About Me

My photo
Paula Brillson is a business attorney and entrepreneur. For more than 15 years, she has successfully navigated hundreds of small businesses through the legal hurdles they face in starting and running their companies -- from corporate set up to board governance and capital raises to contract drafting, human resource matters and intellectual property protection. Paula also acts as a Mentor to the Thiel Foundation's 20 Under 20 Fellowship and is an Adjunct Professor for Franklin University's MBA program.

Tuesday, November 6, 2012

Disrupting the NDA

Brillson’s Law on Non-Disclosure Agreements (a/k/a Neurotic Delusional Approach)

 
Since mere ideas cannot be protected with patents, trademarks or copyrights, to get a concept off the ground with the support of others involves a certain degree of risk. You may need to share your ideas with vendors, investors and maybe a partner or a mentor. So how do you protect your ideas at this critical stage of development? Most would reply:  sign an NDA.
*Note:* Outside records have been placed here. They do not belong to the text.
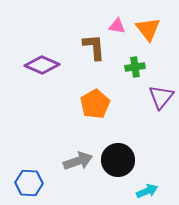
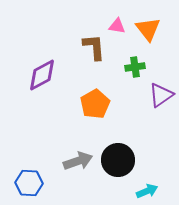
purple diamond: moved 10 px down; rotated 52 degrees counterclockwise
purple triangle: moved 2 px up; rotated 16 degrees clockwise
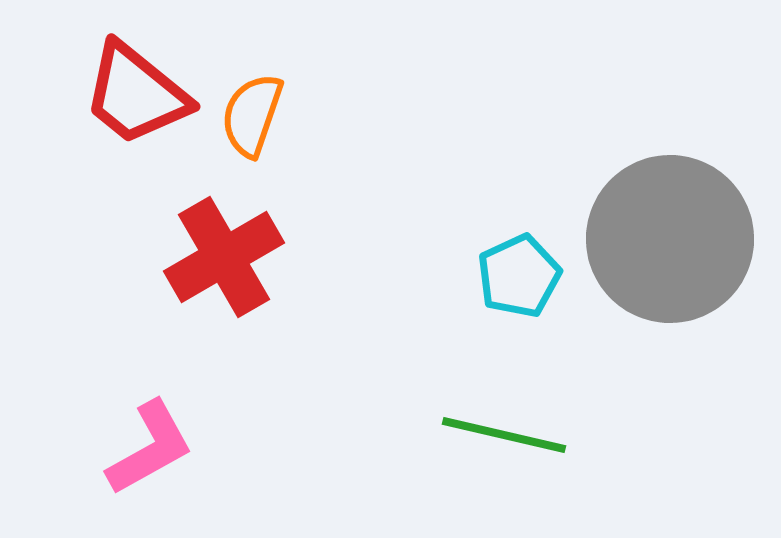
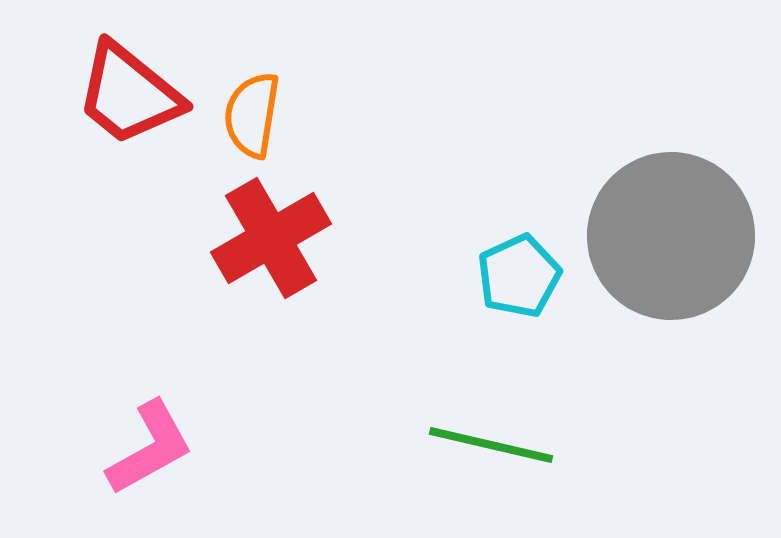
red trapezoid: moved 7 px left
orange semicircle: rotated 10 degrees counterclockwise
gray circle: moved 1 px right, 3 px up
red cross: moved 47 px right, 19 px up
green line: moved 13 px left, 10 px down
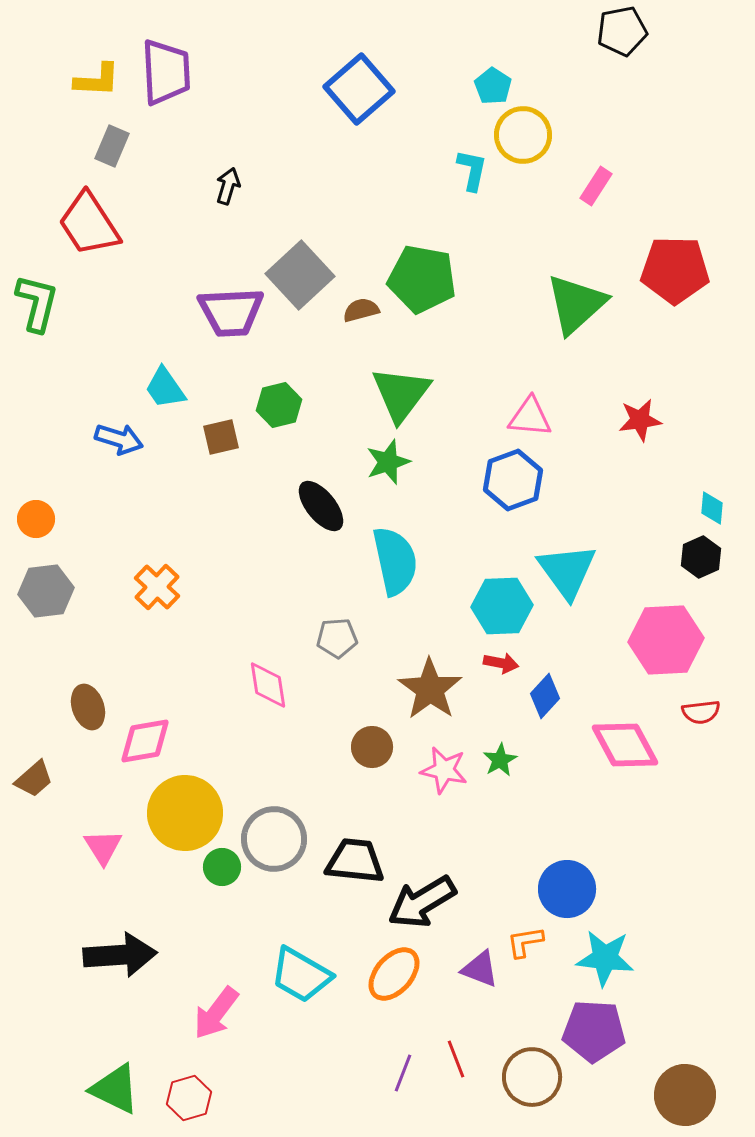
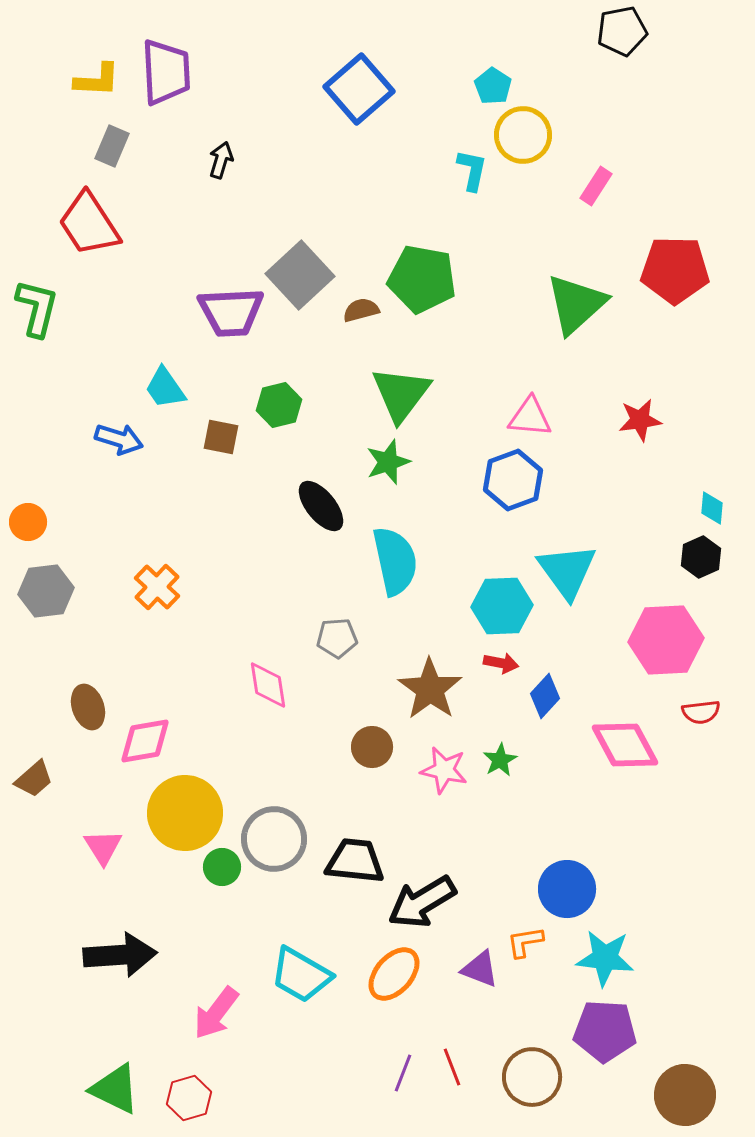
black arrow at (228, 186): moved 7 px left, 26 px up
green L-shape at (37, 303): moved 5 px down
brown square at (221, 437): rotated 24 degrees clockwise
orange circle at (36, 519): moved 8 px left, 3 px down
purple pentagon at (594, 1031): moved 11 px right
red line at (456, 1059): moved 4 px left, 8 px down
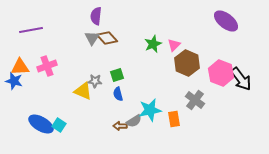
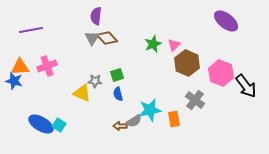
black arrow: moved 5 px right, 7 px down
yellow triangle: moved 1 px left, 2 px down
Yet, the NDA is the most overrated document in today’s business. Its purpose is to discourage someone from sharing or using your ideas under “penalty of law” but it does not prevent unlawful disclosure.  Indeed, in the age of digital communication where we can easily email, post or tweet, it may be nearly impossible to track (or prove) the source of the information leak. Yet lawyers continue to encourage the use of NDAs as a precautionary measure, in spite of its questionable effectiveness.
Protecting Information Internally. As far as Employees, directors, attorneys, accountants and other individuals that have been placed in a position of trust, state law imposes upon them a duty of loyalty — an implied obligation to keep your trade secrets and internal communications confidential and to not take actions that will cause your company harm. While confidentiality agreements are useful insofar as they specifically spell out the obligations of confidentiality and/or non-compete, even without a signed NDA, you take legal action against them to enforce their obligations.
Protecting Information Externally (e.g. contractors, potential investors, suppliers and other third parties). While there are limited state laws that impose obligations on third parties, An NDA is only as valuable as your ability to enforce it. For example, if you can’t afford to hire a lawyer to sue someone in court, chances are, you won’t be able to stop their unauthorized disclosure or theft of your ideas. And even so, can you prove it? The most common defense is that the information was developed independently. Let’s assume for a moment that you were to win your case, while you may be able to stop them from exploiting your ideas, damages may be hard to calculate – particularly if the information leak at issue is a plan or a concept that has no value other than the idea itself.
In short, NDAs are the equivalent of a handshake in documented format. It may have the effect of deterring someone from sharing your confidential information but it does not prevent it.
In my opinion, the main value of an NDA is to act as a starting point for new business discussions. It also provides verification of each party’s identity (corporate details, state of incorporation, the name and signature of an authorized representative.
In the context of today’s business environment, one may think of NDAs as a Neurotic Delusional Approach toward innovation:  an illusion of greatness in one’s ideas that gives rise to insecurity that the idea will be misappropriated.
NDAs are not a substitute for trust or good judgment. Use discretion regarding who and what to share – if you don’t think you can trust them, they are not the people you want to work with.
That being said, a great idea is worth sharing and innovators need to open up conversations with industry much earlier and disclose knowledge-based propositions pre-contract. Otherwise, be willing to put your idea in the public domain and let innovation take its course.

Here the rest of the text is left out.